Of course, as we would expect, HMRC regret the error but what worries me is the reference in the Economia story to “falsely reporting”. That sounds more dishonest than simply making a mistake.  The facts will emerge I’m sure and another Enquiry by MPs will be launched.

With HMRC about to start helping themselves to the contents of bank accounts of some taxpayers who they say either owe them money or may owe them money, it’s all a bit too much to expect that mistakes won’t occur.

What do you think?

Is there a glimmer of hope on the Probity Horizon?

City A.M have reported that the head of Barclays has apparently said, in the wake of a series of scandals which have devastated the bank’s reputation, that the bank is spending tens of millions of pounds on a new tie-up with the Cambridge Judge Business School.
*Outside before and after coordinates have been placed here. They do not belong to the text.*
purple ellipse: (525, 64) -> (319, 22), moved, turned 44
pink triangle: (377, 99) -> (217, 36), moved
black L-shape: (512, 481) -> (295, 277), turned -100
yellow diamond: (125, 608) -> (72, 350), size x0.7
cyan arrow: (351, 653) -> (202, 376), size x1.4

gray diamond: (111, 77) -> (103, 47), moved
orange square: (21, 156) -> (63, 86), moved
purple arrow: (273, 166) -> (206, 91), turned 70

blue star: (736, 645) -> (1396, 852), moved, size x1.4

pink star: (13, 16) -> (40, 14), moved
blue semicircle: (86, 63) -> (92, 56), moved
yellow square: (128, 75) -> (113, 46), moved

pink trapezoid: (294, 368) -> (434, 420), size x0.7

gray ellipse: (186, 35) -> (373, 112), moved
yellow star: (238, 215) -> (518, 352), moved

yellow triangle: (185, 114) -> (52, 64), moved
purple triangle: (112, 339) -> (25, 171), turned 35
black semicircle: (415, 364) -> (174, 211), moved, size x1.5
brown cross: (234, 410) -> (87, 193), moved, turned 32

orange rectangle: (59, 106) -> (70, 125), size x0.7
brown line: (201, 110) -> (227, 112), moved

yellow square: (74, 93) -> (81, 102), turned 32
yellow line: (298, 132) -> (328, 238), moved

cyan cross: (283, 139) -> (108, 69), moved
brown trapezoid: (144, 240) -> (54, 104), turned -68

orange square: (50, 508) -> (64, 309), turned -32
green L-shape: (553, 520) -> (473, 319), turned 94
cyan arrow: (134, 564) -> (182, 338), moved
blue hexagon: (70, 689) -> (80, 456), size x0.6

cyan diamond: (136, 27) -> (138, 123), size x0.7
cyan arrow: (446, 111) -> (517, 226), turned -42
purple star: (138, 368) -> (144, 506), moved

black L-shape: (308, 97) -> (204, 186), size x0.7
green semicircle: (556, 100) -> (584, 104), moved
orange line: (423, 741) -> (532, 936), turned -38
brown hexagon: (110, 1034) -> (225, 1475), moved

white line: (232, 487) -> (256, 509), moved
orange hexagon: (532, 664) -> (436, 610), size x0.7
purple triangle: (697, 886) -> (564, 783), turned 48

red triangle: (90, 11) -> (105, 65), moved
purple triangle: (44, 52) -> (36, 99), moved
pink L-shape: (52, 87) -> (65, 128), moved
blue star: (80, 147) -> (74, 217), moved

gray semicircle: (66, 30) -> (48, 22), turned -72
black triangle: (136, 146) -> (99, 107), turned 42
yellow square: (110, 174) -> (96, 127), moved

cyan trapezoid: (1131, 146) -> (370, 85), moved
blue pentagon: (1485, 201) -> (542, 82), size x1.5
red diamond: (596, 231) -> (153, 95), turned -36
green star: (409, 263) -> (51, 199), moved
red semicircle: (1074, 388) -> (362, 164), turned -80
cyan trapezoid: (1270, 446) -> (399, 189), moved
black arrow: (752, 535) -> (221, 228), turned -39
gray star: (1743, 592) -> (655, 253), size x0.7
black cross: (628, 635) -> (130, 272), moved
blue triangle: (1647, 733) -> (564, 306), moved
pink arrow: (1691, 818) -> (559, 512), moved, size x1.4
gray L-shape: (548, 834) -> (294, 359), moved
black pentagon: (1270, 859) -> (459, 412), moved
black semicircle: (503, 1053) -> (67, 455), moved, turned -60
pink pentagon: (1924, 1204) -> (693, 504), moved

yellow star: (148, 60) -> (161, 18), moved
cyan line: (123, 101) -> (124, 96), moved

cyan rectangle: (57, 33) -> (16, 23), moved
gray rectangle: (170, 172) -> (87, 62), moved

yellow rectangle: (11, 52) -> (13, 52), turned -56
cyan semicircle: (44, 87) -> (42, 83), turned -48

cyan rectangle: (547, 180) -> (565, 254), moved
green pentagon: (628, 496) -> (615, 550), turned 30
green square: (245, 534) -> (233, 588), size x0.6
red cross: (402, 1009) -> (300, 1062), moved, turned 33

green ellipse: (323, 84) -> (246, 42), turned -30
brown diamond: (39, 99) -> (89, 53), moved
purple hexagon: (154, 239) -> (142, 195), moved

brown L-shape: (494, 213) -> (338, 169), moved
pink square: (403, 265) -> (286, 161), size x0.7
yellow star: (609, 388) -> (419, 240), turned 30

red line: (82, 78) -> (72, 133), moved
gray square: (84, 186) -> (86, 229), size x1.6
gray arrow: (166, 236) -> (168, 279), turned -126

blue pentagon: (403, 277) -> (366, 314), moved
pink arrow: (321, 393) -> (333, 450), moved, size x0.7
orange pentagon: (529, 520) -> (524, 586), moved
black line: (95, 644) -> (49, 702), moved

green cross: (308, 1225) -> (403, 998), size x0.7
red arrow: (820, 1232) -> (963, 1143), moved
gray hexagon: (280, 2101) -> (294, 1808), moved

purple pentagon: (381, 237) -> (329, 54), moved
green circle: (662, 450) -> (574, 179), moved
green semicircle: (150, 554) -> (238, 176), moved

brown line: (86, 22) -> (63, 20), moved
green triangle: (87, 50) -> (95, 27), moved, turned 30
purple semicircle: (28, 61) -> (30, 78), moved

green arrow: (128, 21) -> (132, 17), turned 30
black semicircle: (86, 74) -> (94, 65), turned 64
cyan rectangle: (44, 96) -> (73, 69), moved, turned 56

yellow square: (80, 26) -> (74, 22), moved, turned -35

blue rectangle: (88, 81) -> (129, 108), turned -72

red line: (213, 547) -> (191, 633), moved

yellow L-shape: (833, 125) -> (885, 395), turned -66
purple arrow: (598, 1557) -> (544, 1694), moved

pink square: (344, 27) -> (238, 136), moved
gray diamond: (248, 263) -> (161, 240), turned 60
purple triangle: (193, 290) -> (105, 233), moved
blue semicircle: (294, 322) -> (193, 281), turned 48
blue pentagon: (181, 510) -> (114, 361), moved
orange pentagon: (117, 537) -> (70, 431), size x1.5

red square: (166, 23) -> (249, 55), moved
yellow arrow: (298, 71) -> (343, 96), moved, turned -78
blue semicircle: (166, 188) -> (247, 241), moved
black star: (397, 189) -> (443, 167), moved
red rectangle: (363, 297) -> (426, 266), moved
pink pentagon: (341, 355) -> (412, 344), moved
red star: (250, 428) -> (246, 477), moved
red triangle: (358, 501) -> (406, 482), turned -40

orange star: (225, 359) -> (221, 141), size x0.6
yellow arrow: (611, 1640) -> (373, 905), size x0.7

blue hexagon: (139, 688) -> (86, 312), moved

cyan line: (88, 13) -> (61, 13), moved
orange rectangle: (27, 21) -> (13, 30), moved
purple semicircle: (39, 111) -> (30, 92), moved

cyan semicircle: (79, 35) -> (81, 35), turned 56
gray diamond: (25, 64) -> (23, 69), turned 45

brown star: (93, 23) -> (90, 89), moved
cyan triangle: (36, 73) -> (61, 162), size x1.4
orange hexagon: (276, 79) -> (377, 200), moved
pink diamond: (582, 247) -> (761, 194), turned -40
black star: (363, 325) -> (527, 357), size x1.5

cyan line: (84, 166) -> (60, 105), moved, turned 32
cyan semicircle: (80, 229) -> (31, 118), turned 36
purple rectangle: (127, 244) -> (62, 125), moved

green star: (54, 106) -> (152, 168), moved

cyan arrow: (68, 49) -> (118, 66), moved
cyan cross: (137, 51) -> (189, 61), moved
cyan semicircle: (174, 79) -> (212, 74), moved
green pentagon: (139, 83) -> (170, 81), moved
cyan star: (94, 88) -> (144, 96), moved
It hopes all of its 2,000 compliance staff will take the courses, which range from a two-year class for graduate recruits to regional visits and leadership master classes for the bosses. The establishment of the Compliance Career Academy is the latest step in chief executive Antony Jenkins’ effort to clean up the bank’s behaviour and reputation.

It sounds like a good idea, of sorts, but getting rid of those deceitful, dishonest thoughts will take longer than a few days in a seminar.